„Rajoy darf Spanien nicht ins Mittelalter zurückwerfen!“ Mit erhobenen Fäusten protestierten im Frühjahr 2014 Hunderttausende Frauen auf den Straßen Madrids – und erreichten, wovon Liberale in Polen nur träumen durften: Sie kippten nicht bloß einen Plan zur rigiden Verschärfung des Abtreibungsgesetzes, sondern erzwangen auch den Rücktritt des zuständigen Justizministers Alberto Ruíz Gallardón. Seine Partei, der konservative Partido Popular, war erst im Krisenjahr 2011 durch einen aggressiven Anti-Abtreibungs-Wahlkampf an die Macht gekommen.

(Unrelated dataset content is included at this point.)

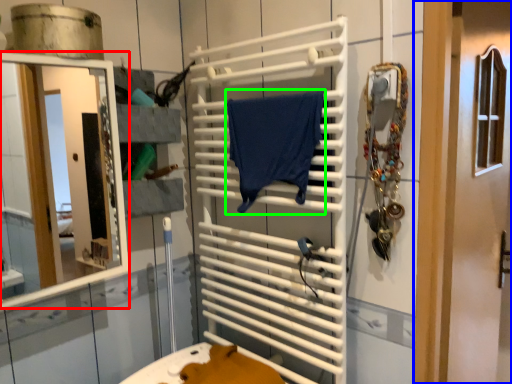 Question: Which is farther away from mirror (highlighted by a red box)? door (highlighted by a blue box) or bath towel (highlighted by a green box)?

Choices:
 (A) door
 (B) bath towel

Answer: (A)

Wie hängen die erstarkenden Auseinandersetzungen um Frauenrechte in Europa mit der ökonomischen Krise von 2008/2009 zusammen? Das hat die Rosa-Luxemburg-Stiftung (RLS) in elf Länderstudien zu Austerität, Geschlechterungleichheit und Feminismus nach der Krise untersucht. Als Autorinnen firmieren Soziologinnen in EU-Staaten wie Spanien, Irland, Griechenland und Kroatien sowie in der Ukraine, Litauen und Russland. Auch die Situation von Frauen im als „Krisengewinner“ geltenden Deutschland wurde untersucht. Welche Folgen hatte die Krise für die Positionen von Frauen auf dem Arbeitsmarkt? Für die gesellschaftliche Organisation von Erziehung, Bildung und Gesundheit? Und eben: Wie hängt der jüngst erstarkende Antifeminismus mit Krise und Austerität zusammen?

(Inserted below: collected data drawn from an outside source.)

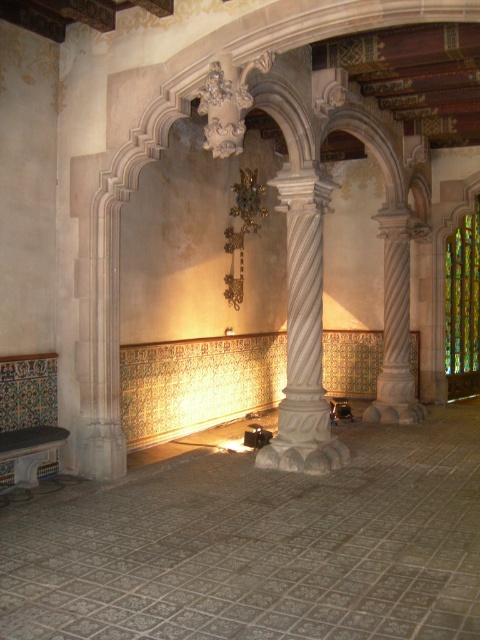 Describe the element at coordinates (303, 332) in the screenshot. I see `white marble column at center` at that location.

Which of these two, white marble column at center or multicolored stained glass at right, stands shorter?

multicolored stained glass at right is shorter.

Between point (310, 332) and point (459, 365), which one is positioned in front?

Positioned in front is point (310, 332).

The width and height of the screenshot is (480, 640). In order to click on white marble column at center in this screenshot , I will do `click(303, 332)`.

Die Beobachtungen sind spannend: So traf die Krise zunächst nicht die Frauen, sondern vor allem Männer. Die Arbeitslosigkeit stieg anfangs im Bausektor und in der Industrie, männlich dominierten Bereichen also, und erst später im weiblich dominierten Dienstleistungssektor. Die überraschende Folge: formale Geschlechtergleichheit. Die Beschäftigungslücke zwischen den Geschlechtern verkleinerte sich in den Anfangsjahren der Krise in Irland, Kroatien und Spanien deutlich. In Spanien halbierte sie sich sogar, die Arbeitslosenrate unter Männern und Frauen war zwischen 2007 und 2010 beinahe gleich hoch. Selbst der Gender Pay Gap nahm ab: Lag die Lohnlücke 2002 in Spanien noch bei rund 17 Prozent, fiel sie bis zum Jahr 2012 auf 8,5 Prozent.

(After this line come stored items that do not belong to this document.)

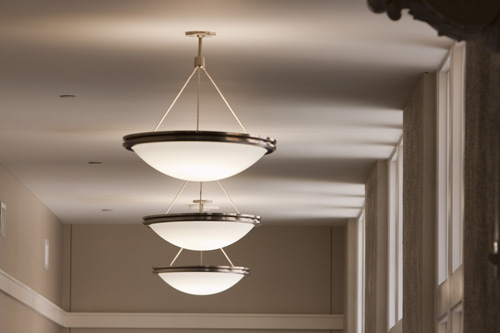 You are a GUI agent. You are given a task and a screenshot of the screen. Output one action in this format:
    pyautogui.click(x=<x>, y=<y>)
    Task: Click on the ceiling
    This screenshot has height=333, width=500.
    Given the screenshot: What is the action you would take?
    pyautogui.click(x=286, y=33)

Waren Frauen – zu Beginn – also Krisengewinnerinnen? So einfach ist es nicht. Denn hinter der scheinbaren „Gleichstellung“ in den zwei ersten Krisenjahren steckt eine rapide Verschlechterung der Lebensbedingungen von Männern – aber keine Besserstellung von Frauen. In den späteren Krisenjahren relativiert sich die Annäherung der Geschlechter in der Beschäftigung zudem: einerseits, weil weiblich dominierte Felder wie der Einzelhandel oder die Gastronomie als Folge der Wirtschaftskrise schwächelten. Andererseits, und das ist die zweite zentrale Erkenntnis dieser Studien, weil erst die als „Anti-Krisen-Maßnahme“ deklarierte Sparpolitik die soziale und ökonomische Situation von Frauen massiv verschlechterte.
Arbeitslosigkeit für alle
Die EU forderte gemeinsam mit dem Internationalen Währungsfonds im Rahmen der „Sparpolitik“ das Kürzen der Sozialausgaben für Arbeitslosengeld, Gesundheit und Pflege und im öffentlichen Dienst. All diese Reformen „haben Frauen stärker getroffen als Männer, weil sie stärker für formelle und informelle Pflege- und Erziehungsarbeiten zuständig sind“, sagt Inés Campillo Poza, Autorin der spanischen Studie: „Frauen sind die Hauptangestellten des Sozialstaats.“
Diesen kürzten die EU-Staaten im Rahmen der Haushaltskonsolidierung massiv zusammen. In Irland setzte die Regierung die stärksten Kürzungen im Gesundheitssystem durch (80 Prozent der Beschäftigten sind hier Frauen), danach in der Primärbildung (85 Prozent Frauen) und in der Sekundärbildung (62 Prozent Frauen). Es wurden Stellen gestrichen, Löhne und Prämienzahlungen gekürzt, Überstunden nicht mehr bezahlt. In der Folge verdiente eine irische Grundschullehrerin, die nach 2011 eingestellt wurde, nur noch 28,09 Euro in der Stunde – zuvor waren es 31,21 Euro.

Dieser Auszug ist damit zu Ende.